===== Supplied material =====
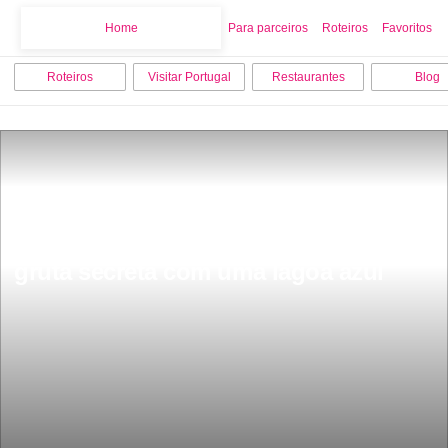
Home
Home
Para parceiros
Roteiros
Favoritos
Roteiros
Visitar Portugal
Restaurantes
Blog
Queiriga fica a 70 km de Aveiro a 
gruta secreta com uma lagoa azul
=====
Your task is to retype all the entries exactly and leave out any pictures.

Home
Home
Para parceiros
Roteiros
Favoritos
Roteiros
Visitar Portugal
Restaurantes
Blog
Queiriga fica a 70 km de Aveiro a 
gruta secreta com uma lagoa azul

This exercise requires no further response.